Hello, and good morning. It is a beautiful April day with temperatures scheduled to hit upwards of 20-something at approximately–
And okay, good. They’re gone. “They,” of course, being the people whose Instagram photos I want to comment on but do not comment on because I am a grown-up adult who claims not to love drama. (And I mean, I don’t really love drama — not when it pertains to me. Other people’s drama, I really enjoy watching if I’m honest, so please continue, everybody else.) And because it is nice out and we’re days out of park photos and whatever-the-hell-else everyone documents from May through September, here is my guide. My guide to the comments you want to leave but never do but think out loud. Or: as I like to professionally call it, “Using this piece to say all the things I wish I could say but can’t without seeming incredibly off-side.”
“Who is this?”
Who is this person you are with? Why didn’t you tag them? Are they a famous? Should I know? Can you just give me some context? Should I be jealous of this? Or is this just a person you know with a very nice jacket? Why are you documenting this? Where are you? Are you honestly just captioning this with an Emoji?
“Are you dating?”
Are you? Are you guys dating? Are you two a couple? I don’t care, I just want to know. Or maybe I do care. Maybe I’m trying to suss out the situation for a friend or for myself, and now you’ve created a shit-ton of questions and now I’m deep-diving into April 2012 in an attempt to figure out how you know each other. So thanks a lot, you’re wasting my time.
“Give me back my son”
Whenever you post a baby photo it is all I can do not to say this. I don’t care if you have a little girl. “Give me back my daughter” sounds less funny to me, a person alone in her room, scrolling through Instagram and I make the rules, so here we are.

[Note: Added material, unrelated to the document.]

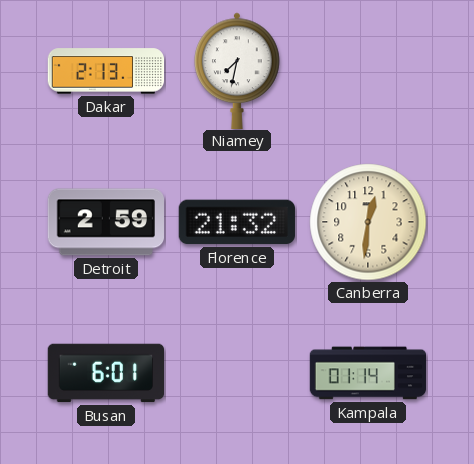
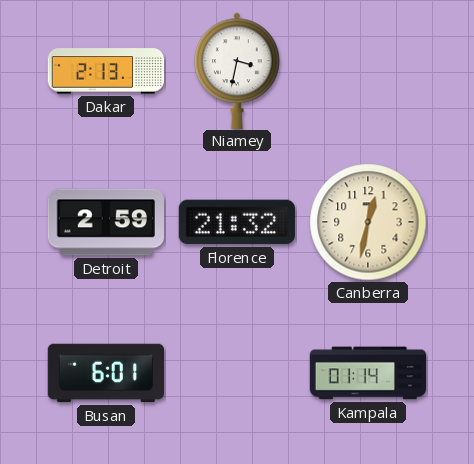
Niamey: 7:32 -> 3:32
Canberra: 12:31 -> 12:32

On 85% of all photos, I want to say this. I want to ask it and I want to shout it. What are you doing? Why are you doing this? What is the point? Why? Who? Why?
“WE GET IT”
We get it, you’re doing it. You’ve got one. It’s happened. You’re living. WE GET IT. It’s fine. You’re cool! Is that what you want me to say? Do you want me to type “cool” beneath this photo of you doing it is that makes me want to shout, “WOW OKAY WE GET IT” instead of clicking like? Do you want a comment? Here. Here’s your comment. WE GET IT. YOU’RE OUTDOORS.
This can also be swapped out with “nope!” and “absolutely not.” Sometimes it is interchangeable with “What the fuck?” but only if I need a nap.
“Why didn’t you invite me”
I say this out loud to every photo of two or more people laughing. I don’t care if we’re strangers. Why didn’t you invite me? I’m fun and I’m interesting and I just got an A in my history class, so what the hell? Is it something I said or did? Did you hear something about me? It isn’t true, I swear. Or maybe it is, but it only happened that one time. Who did you hear it from? The person you’re with in the photograph? They’re not better than me. I hate them. I’m better.
“You’re not better than me”
You’re not. No one is. One time I wish at the mall with my friend Josh and I said this very loudly and the whole cafe went quiet and honestly the only regret I have is that I didn’t say it louder.
“Please follow me back”
My photos are always perfect and never, ever illicit any responses outside of “Anne, this is beautiful and your feed is beautiful and you are beautiful, please never, ever, ever change.” Everything I post is like art. My taste is flawless. My feed is calming. I am calming. This was calming. Maybe not for you. But it was calming for me, and that’s what matters.
But okay please follow me back, I’ll like all your photos.